Wrapping all these together are breadcrumb quests, intended to shunt us from one collection of quests to the next. For an open-world game it can start to feel horribly on-rails. World of Warcraft: Cataclysm was one of the worst offenders here, with overused phasing serving to amplify that feeling of paying a subscription to play a massively single-player game. It was a shortcoming that Trion responded to with Rift: Storm Legion, moving kill and collection quests into the countryside. It was only partly successful – the ‘Carnage’ tagged creatures made a moving minefield that threatened to explode inside an overburdened quest log.
In order to persuade us that questing is something we want to do, completing a quest comes with a reward. Gold coins, new equipment (usually sold back to a vendor) and experience points are offered almost as bribes to get us to accept this style of gameplay. It’s push-button: receive bacon gameplay at its most overused. And after nearly fifteen years, it’s getting stale.
A Hero on a Legendary Journey
Picking out the bad examples of MMO questing is like using dynamite to fish from a barrel: incredibly easy, but you end up covered in gore. But not all questing is like this – the shared memory of the gaming hivemind is littered with examples of incredible journeys that our characters have had. The Great Masquerade is just one example, starting from humble beginnings and culminating with a band of heroes at the gates of Onyxia’s Lair.
Those moments, however, are few and far between. In order to make a typical game last longer than ten hours or so, dedicated quest teams cram in as much questing as possible, carefully calculating the amount of reward needed for characters to safely move from one zone to the next. It leads to repetition, with terrible plot points articulated by forgettable characters. There are ways of sugar-coating the experience, with BioWare hiring a team of writers and voice actors to bring Star Wars: The Old Republic to life. Most of the stories are great fun, but it also served to remind us of how good the Mass Effect and Dragon Age series are.
Besides carving up our journey from level zero to hero in bite size chunks, questing has begun to infect our experience at the top of the pile. At some point, someone thought that daily quests were a brilliant idea; taking the most repetitive mechanic in the game and forcing people through it every day, with the promise of Golden Magical Bacon in return for pushing the button thousands of times.
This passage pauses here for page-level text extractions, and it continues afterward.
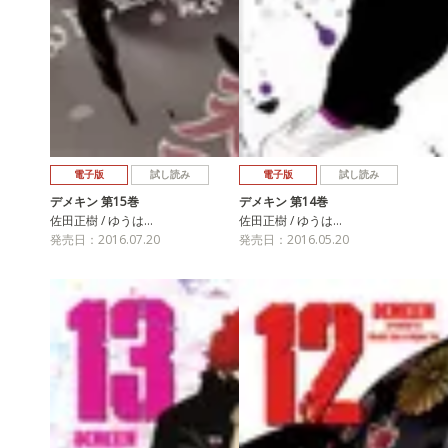
電子版
試し読み
電子版
試し読み
デメキン 第15巻
デメキン 第14巻
佐田正樹 / ゆうは…
佐田正樹 / ゆうは…
発売日：2016.07.20
発売日：2016.05.20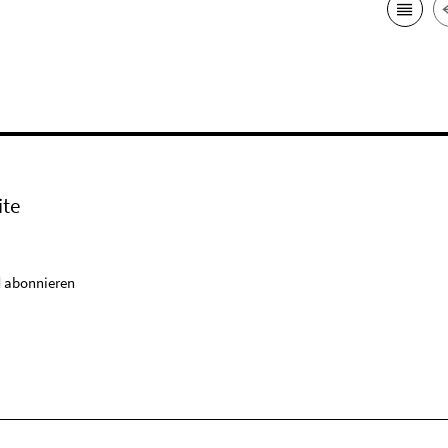
ite
 abonnieren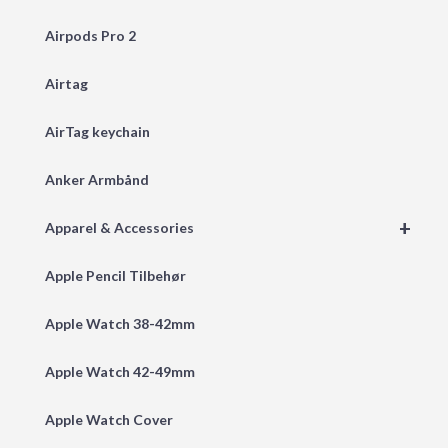
Airpods Pro 2
Airtag
AirTag keychain
Anker Armbånd
+
Apparel & Accessories
Apple Pencil Tilbehør
Apple Watch 38-42mm
Apple Watch 42-49mm
Apple Watch Cover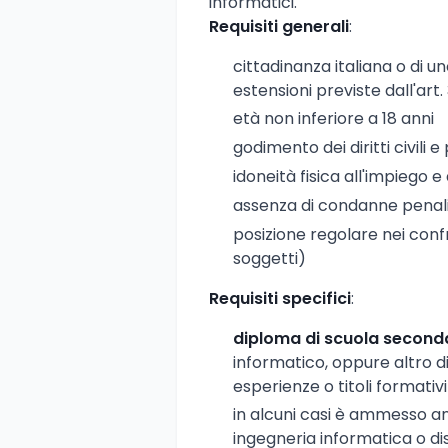
informatici.
Requisiti generali
:
cittadinanza italiana o di 
estensioni previste dall'art.
età non inferiore a 18 anni
godimento dei diritti civili e p
idoneità fisica all'impiego e
assenza di condanne penali
posizione regolare nei confro
soggetti)
Requisiti specifici
:
diploma di scuola second
informatico, oppure altro 
esperienze o titoli formativ
in alcuni casi è ammesso an
ingegneria informatica o dis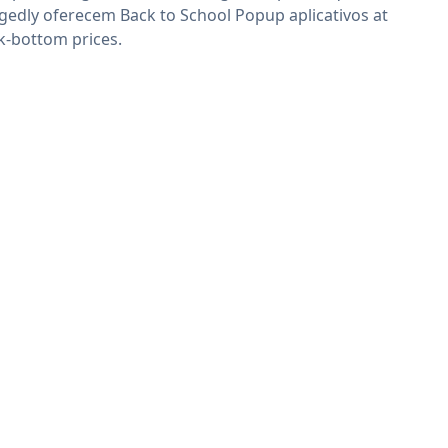
egedly oferecem Back to School Popup aplicativos at
k-bottom prices.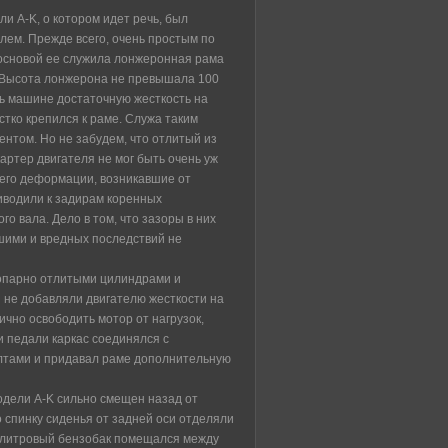
и A-K, о котором идет речь, был
ем. Прежде всего, очень простым по
 основой ее служила лонжеронная рама
 Высота лонжерона не превышала 100
ть машине достаточную жесткость на
стко крепился к раме. Служа таким
нтом. Но не забудем, что отлитый из
артер двигателя не мог быть очень уж
 его деформации, возникавшие от
иводили к задирам коренных
о вала. Дело в том, что зазоры в них
шими и вредных последствий не
попарно отлитыми цилиндрами и
 не добавляли двигателю жесткости на
ично освободить мотор от нагрузок,
 педали каркас соединялся с
тами и придавал раме дополнительную
одели A-K сильно смещен назад от
о спинку сиденья от задней оси отделяли
0-литровый бензобак помещался между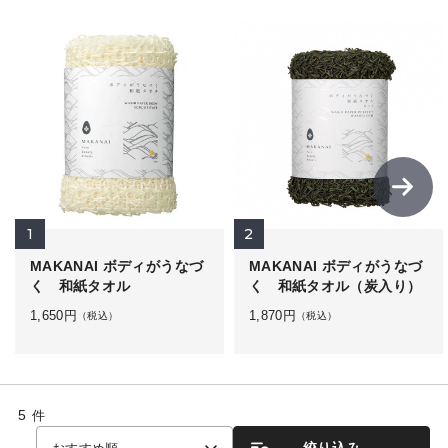
1
2
MAKANAI ボディがうなづ
MAKANAI ボディがうなづ
く 和紙タオル
く 和紙タオル（炭入り）
1,650
円
1,870
円
（税込）
（税込）
5
件
絞り込み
In order to keep motivating players year after year, the rewards get bigger and better while the mechanism stays the same. This isn’t being a hero; it’s doing a job.
Having a continuous stream of quests running through the entire game also create a very solid temporal line. In order to get around the dampening effect this has on players questing together, chronological kludges like Sidekicking and Dynamic Level Adjustment emerged. Even so, returning to central cities can feel like venturing inside a Tardis.